Quando eu era criança, o primeiro sonho da minha vida era ser jogador de futebol. Eu era fã do Ronaldinho Gaúcho e tinha certeza que um dia eu ia ser um jogador tão bom como ele. Essa foi a primeira vez que eu coloquei a minha felicidade no depois.
Não me leve a mal. Eu não estou dizendo que eu era infeliz. Eu era só uma criança inocente, ingênua, cheia de sonhos e feliz! Porém, sempre parecia que a minha felicidade só ia ser completa quando eu fosse jogador de futebol. Lembro bem de um dia que um pensamento passou pela minha cabeça dizendo: “eu realmente espero me tornar jogador de futebol, ou serei muito frustrado”.

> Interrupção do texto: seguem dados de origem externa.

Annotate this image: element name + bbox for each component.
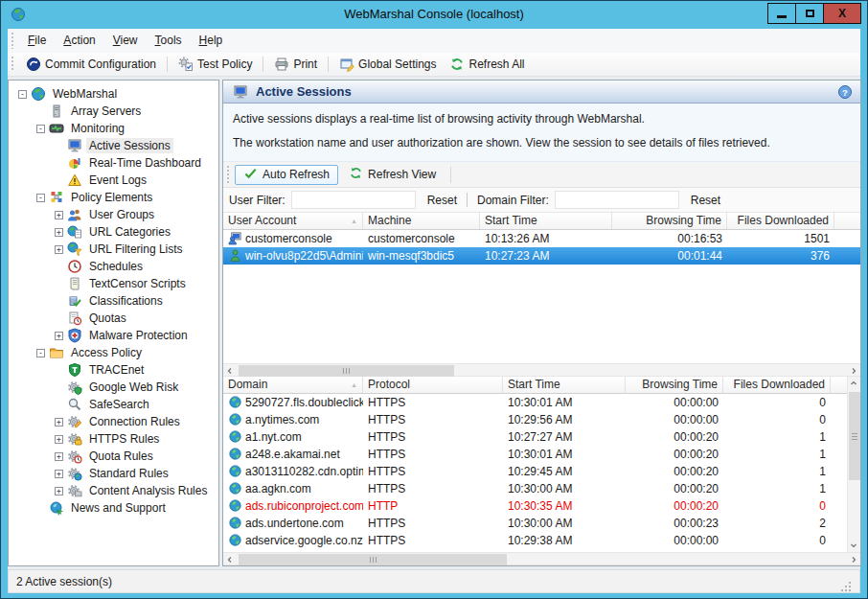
toolbar-button-test-policy[interactable]: Test Policy <box>171 54 259 75</box>
column-header-browsing-time[interactable]: Browsing Time <box>612 213 727 229</box>
scroll-up-icon[interactable] <box>847 377 860 390</box>
domains-scroll-thumb-h[interactable] <box>239 554 507 565</box>
domains-vertical-scrollbar[interactable] <box>847 377 860 552</box>
auto-refresh-button[interactable]: Auto Refresh <box>235 165 338 185</box>
tree-item-classifications[interactable]: Classifications <box>9 292 218 310</box>
scroll-down-icon[interactable] <box>847 539 860 552</box>
tree-item-malware-protection[interactable]: +Malware Protection <box>9 327 218 344</box>
column-header-domain[interactable]: Domain▲ <box>223 377 363 393</box>
domains-horizontal-scrollbar[interactable] <box>223 552 860 565</box>
domain-row-aa-agkn-com[interactable]: aa.agkn.comHTTPS10:30:00 AM00:00:201 <box>223 480 847 497</box>
tree-item-active-sessions[interactable]: Active Sessions <box>9 137 218 154</box>
user-filter-input[interactable] <box>291 191 416 209</box>
menu-item-action[interactable]: Action <box>55 34 103 47</box>
scroll-left-icon[interactable] <box>223 553 237 566</box>
menu-item-file[interactable]: File <box>19 34 55 47</box>
column-header-start-time[interactable]: Start Time <box>480 213 612 229</box>
collapse-icon[interactable]: - <box>18 90 27 99</box>
tree-item-url-filtering-lists[interactable]: +URL Filtering Lists <box>9 241 218 258</box>
expand-icon[interactable]: + <box>55 245 63 254</box>
column-header-files-downloaded[interactable]: Files Downloaded <box>723 377 831 393</box>
expand-icon[interactable]: + <box>55 332 63 340</box>
domain-row-a248-e-akamai-net[interactable]: a248.e.akamai.netHTTPS10:30:01 AM00:00:2… <box>223 446 847 463</box>
domain-filter-reset[interactable]: Reset <box>691 194 720 207</box>
toolbar-button-commit-configuration[interactable]: Commit Configuration <box>19 54 163 75</box>
tree-item-access-policy[interactable]: -Access Policy <box>9 344 218 361</box>
domain-row-ads-rubiconproject-com[interactable]: ads.rubiconproject.comHTTP10:30:35 AM00:… <box>223 497 847 515</box>
help-icon[interactable]: ? <box>837 84 853 100</box>
expand-icon[interactable]: + <box>55 435 63 444</box>
tree-item-url-categories[interactable]: +URL Categories <box>9 223 218 241</box>
session-toolbar-gripper[interactable] <box>226 166 231 183</box>
tree-item-user-groups[interactable]: +User Groups <box>9 206 218 223</box>
session-row-win-olvu8p22d5-admini[interactable]: win-olvu8p22d5\Admini...win-mesqf3bdic51… <box>223 247 860 265</box>
refresh-view-button[interactable]: Refresh View <box>340 165 445 185</box>
tree-item-policy-elements[interactable]: -Policy Elements <box>9 189 218 206</box>
scroll-left-icon[interactable] <box>223 364 237 378</box>
column-header-start-time[interactable]: Start Time <box>503 377 626 393</box>
tree-item-label: Standard Rules <box>86 466 171 481</box>
domain-row-ads-undertone-com[interactable]: ads.undertone.comHTTPS10:30:00 AM00:00:2… <box>223 515 847 532</box>
user-filter-reset[interactable]: Reset <box>427 194 457 207</box>
tree-item-quota-rules[interactable]: +Quota Rules <box>9 448 218 465</box>
tree-item-safesearch[interactable]: SafeSearch <box>9 396 218 413</box>
tree-item-webmarshal[interactable]: -WebMarshal <box>9 85 218 103</box>
tree-item-standard-rules[interactable]: +Standard Rules <box>9 465 218 482</box>
collapse-icon[interactable]: - <box>36 125 45 133</box>
expand-icon[interactable]: + <box>55 487 63 495</box>
column-header-protocol[interactable]: Protocol <box>363 377 503 393</box>
minimize-button[interactable] <box>767 3 796 24</box>
tree-item-content-analysis-rules[interactable]: +101Content Analysis Rules <box>9 482 218 499</box>
tree-item-https-rules[interactable]: +HTTPS Rules <box>9 430 218 448</box>
session-header: User Account▲MachineStart TimeBrowsing T… <box>223 213 860 230</box>
cell-start-time: 10:29:45 AM <box>503 463 626 480</box>
tree-item-real-time-dashboard[interactable]: Real-Time Dashboard <box>9 154 218 172</box>
menu-item-view[interactable]: View <box>104 34 147 47</box>
tree-item-schedules[interactable]: Schedules <box>9 258 218 275</box>
session-row-customerconsole[interactable]: customerconsolecustomerconsole10:13:26 A… <box>223 230 860 247</box>
tree-item-connection-rules[interactable]: +Connection Rules <box>9 413 218 430</box>
scroll-right-icon[interactable] <box>847 553 860 566</box>
sessions-horizontal-scrollbar[interactable] <box>223 363 860 377</box>
tree-item-news-and-support[interactable]: News and Support <box>9 499 218 517</box>
close-button[interactable]: X <box>823 3 861 24</box>
toolbar-gripper[interactable] <box>11 57 15 73</box>
sessions-scroll-thumb[interactable] <box>239 365 454 377</box>
tree-item-quotas[interactable]: Quotas <box>9 310 218 327</box>
tree-item-label: User Groups <box>86 207 157 222</box>
expand-icon[interactable]: + <box>55 418 63 426</box>
domain-row-5290727-fls-doubleclick[interactable]: 5290727.fls.doubleclick....HTTPS10:30:01… <box>223 394 847 411</box>
tree-item-event-logs[interactable]: Event Logs <box>9 172 218 189</box>
column-header-user-account[interactable]: User Account▲ <box>223 213 363 229</box>
tree-item-tracenet[interactable]: TRACEnet <box>9 361 218 379</box>
maximize-button[interactable] <box>795 3 824 24</box>
expand-icon[interactable]: + <box>55 452 63 461</box>
menubar-gripper[interactable] <box>11 33 15 50</box>
globe-icon <box>31 86 46 102</box>
domain-row-a1-nyt-com[interactable]: a1.nyt.comHTTPS10:27:27 AM00:00:201 <box>223 428 847 446</box>
domain-row-adservice-google-co-nz[interactable]: adservice.google.co.nzHTTPS10:29:38 AM00… <box>223 532 847 549</box>
expand-icon[interactable]: + <box>55 470 63 478</box>
toolbar-button-global-settings[interactable]: Global Settings <box>332 54 443 75</box>
column-header-files-downloaded[interactable]: Files Downloaded <box>727 213 834 229</box>
domain-filter-input[interactable] <box>555 191 679 209</box>
column-header-browsing-time[interactable]: Browsing Time <box>626 377 723 393</box>
tree-item-google-web-risk[interactable]: Google Web Risk <box>9 379 218 396</box>
domain-row-a3013110282-cdn-optimi[interactable]: a3013110282.cdn.optimi...HTTPS10:29:45 A… <box>223 463 847 480</box>
toolbar-button-print[interactable]: Print <box>267 54 324 75</box>
tree-item-monitoring[interactable]: -Monitoring <box>9 120 218 137</box>
menu-item-help[interactable]: Help <box>191 34 232 47</box>
tree-item-array-servers[interactable]: Array Servers <box>9 103 218 120</box>
domain-row-a-nytimes-com[interactable]: a.nytimes.comHTTPS10:29:56 AM00:00:000 <box>223 411 847 428</box>
expand-icon[interactable]: + <box>55 211 63 219</box>
toolbar-button-refresh-all[interactable]: Refresh All <box>443 54 531 75</box>
collapse-icon[interactable]: - <box>36 349 45 357</box>
expand-icon[interactable]: + <box>55 228 63 237</box>
tree-item-textcensor-scripts[interactable]: TextCensor Scripts <box>9 275 218 292</box>
menu-item-tools[interactable]: Tools <box>147 34 191 47</box>
collapse-icon[interactable]: - <box>36 194 45 202</box>
scroll-right-icon[interactable] <box>847 364 860 378</box>
resize-grip[interactable] <box>840 581 852 592</box>
column-header-machine[interactable]: Machine <box>363 213 480 229</box>
domains-scroll-thumb[interactable] <box>849 392 860 480</box>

Meus sonhos, felizes sonhos
Além deste, outros planos e desejos levavam a minha felicidade para o depois. Casamento, trabalho, dinheiro. Todos esses sonhos eram belos e justos, mas a felicidade estava lá, no depois, nunca no agora.

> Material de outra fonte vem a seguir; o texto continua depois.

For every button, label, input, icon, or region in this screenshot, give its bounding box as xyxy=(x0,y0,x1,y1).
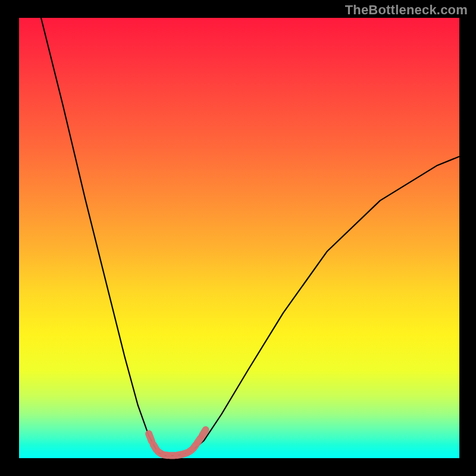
chart-frame: TheBottleneck.com xyxy=(0,0,476,476)
plot-area xyxy=(19,18,459,458)
watermark-label: TheBottleneck.com xyxy=(345,2,468,18)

Certo dia, me cansei de ser feliz no futuro, queria ser agora, hoje! Então, fui “feliz”! Iniciei uma aventura louca em busca da felicidade, procurava por ela em amizades, relacionamentos, festas, bebidas e prazeres. A felicidade nunca estava lá. Esse momento, que você deixa de esperar pela felicidade e passa a buscá-la é delicado. Se você não procurar no lugar certo, você não vai encontrar.

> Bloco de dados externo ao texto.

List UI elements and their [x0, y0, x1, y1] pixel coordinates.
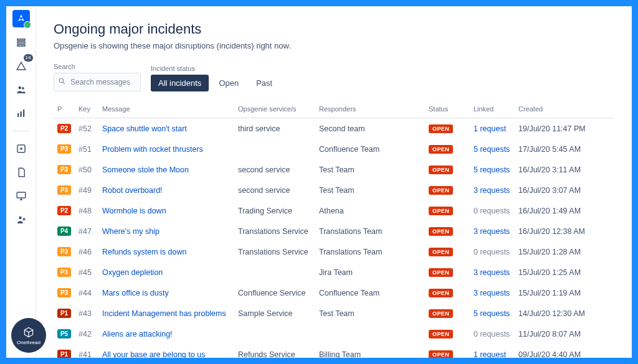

E quando você procura a felicidade e não a encontra, você passa a pensar que a vida é só isso mesmo: lampejos de alegrias que surgem nos intervalos da vida vazia. Você se acostuma à uma vida medíocre, onde pensa que ser feliz é impossível e já que nada faz sentido mesmo, leva a vida num eterno piloto automático. Era assim que eu estava em Dezembro de 2014.
Um convite
Nesse mesmo mês, um rapaz que estudava comigo me enviou um convite para o Acampamento de Jovens da Comunidade Católica Shalom. Eu achava esse cara bem legal, tinha vontade de ser amigo dele, e gostei do convite. Aceitei e fui.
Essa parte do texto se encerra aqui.